La ciudad, la lluvia, el mar, el desierto, la aridez,  trenes en abandono, el agua, una laguna, la noche, el vuelo de algún ave, son las figuras contemplativas recurrentes que inundan las páginas de este poemario consagrado a la evocación y al recuerdo y que, por momentos, nos remite a los paisajes solitarios de José María Velasco, aquel virtuoso que retrató la naturaleza impoluta de un México cada vez más distante .

Julio César ha dividido su jornada en cuatro partes: Arte poética, Nada es así, Confieso que he soñado y De lagos y lagunas.

La primera, acaso la más nostálgica, está compuesta por poemas cortos – algunos demasiado – frágiles, directos, poseedores de un ritmo que remite a Gorostiza, a Tablada. Hay algo en ellos de las Canciones para cantar en las barcas y de los haikús tabladianos.

Cito:

Por ahí escuché hablar / alguna vez / sobre la sutileza / del pelícano, / su fragilidad / y transparencia: / era el Mar de Cortez / en el puerto de la Imaginación.

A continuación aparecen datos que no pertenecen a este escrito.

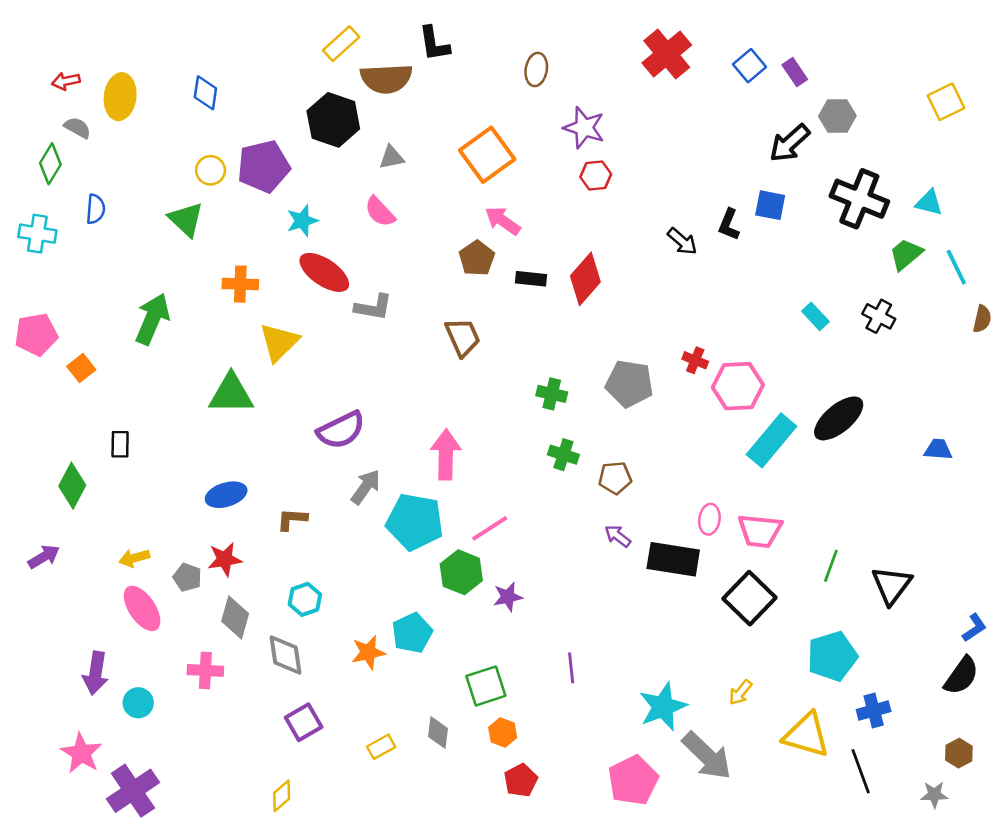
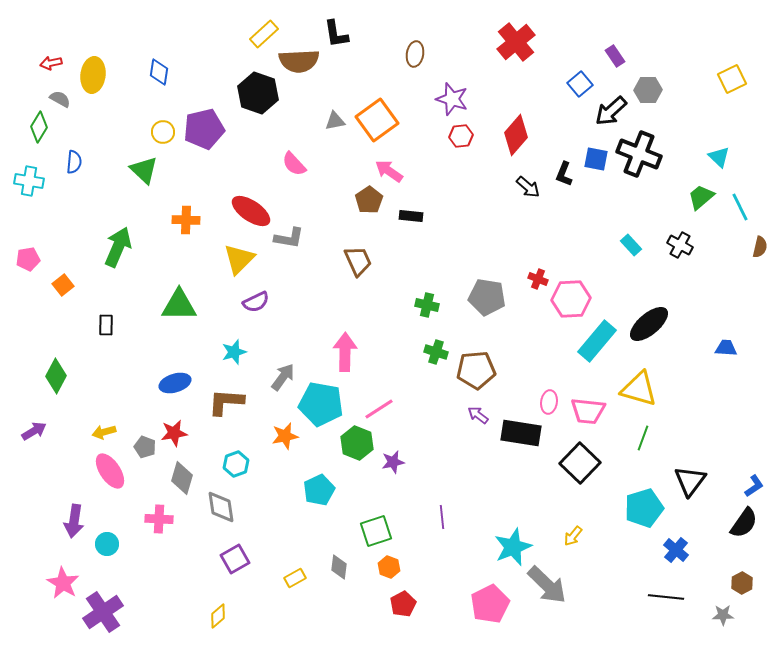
blue square: (749, 66) -> (580, 84), moved
gray triangle: (391, 157) -> (335, 121), moved
black cross: (859, 199) -> (639, 154), moved
cyan triangle: (929, 203) -> (719, 157), turned 30
cyan star: (302, 221) -> (234, 352), moved
red diamond: (585, 279) -> (516, 135), moved
pink pentagon: (36, 334) -> (28, 259), size x0.7
yellow triangle: (279, 342) -> (239, 259), moved
purple semicircle: (341, 430) -> (256, 302), moved, size x0.7
black rectangle: (120, 444) -> (106, 325), moved
brown pentagon: (615, 478) -> (476, 370), size x1.5
brown L-shape: (292, 519) -> (226, 402), size x1.5
black triangle: (892, 585) -> (690, 481), moved
orange star: (368, 652) -> (285, 436), moved
blue cross: (874, 711) -> (676, 550), turned -35
yellow triangle: (806, 735) -> (639, 389), moved
black line: (861, 771) -> (666, 597), turned -64

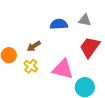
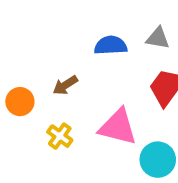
yellow cross: (31, 66) -> (60, 136), moved

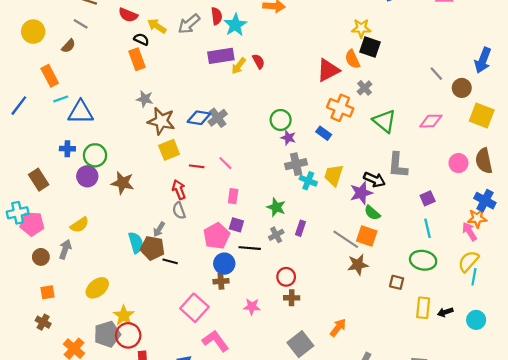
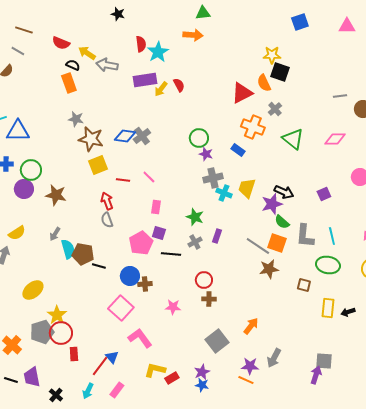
gray arrow: (189, 24) -> (107, 65), moved, turned 50
gray line: (436, 74) -> (340, 96), turned -56
gray L-shape: (398, 165) -> (305, 236), moved
purple square: (428, 198) -> (324, 194), moved
gray arrow: (159, 229) -> (55, 234), moved
blue circle: (224, 264) -> (130, 276), moved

Es difícil no acudir al recuerdo cuando se canta lo intangible de manera tan escueta.

En Nada es así, la segunda sección de Imaginario…, Julio César ha elaborado, quizá en homenaje a Vallejo, una oda a lo inexistente que recorre el amor y termina con la ausencia.

Y cito:

La nada / es el inicio del tiempo / El tiempo/ es el inicio de la nada

La nada en su tinta / crea un silencio largo…/ fiebre, / angustia de pensar / que hemos nacido, / como decía aquel hijo del sol, / aquel poeta que nació un día / que Dios estuvo enfermo

No hay más búsqueda que la de uno mismo. Y tanta tristeza es capaz de producirnos el recuerdo de un jardín donde no florece nada, como un par de calcetines verdes colgados de una estrella.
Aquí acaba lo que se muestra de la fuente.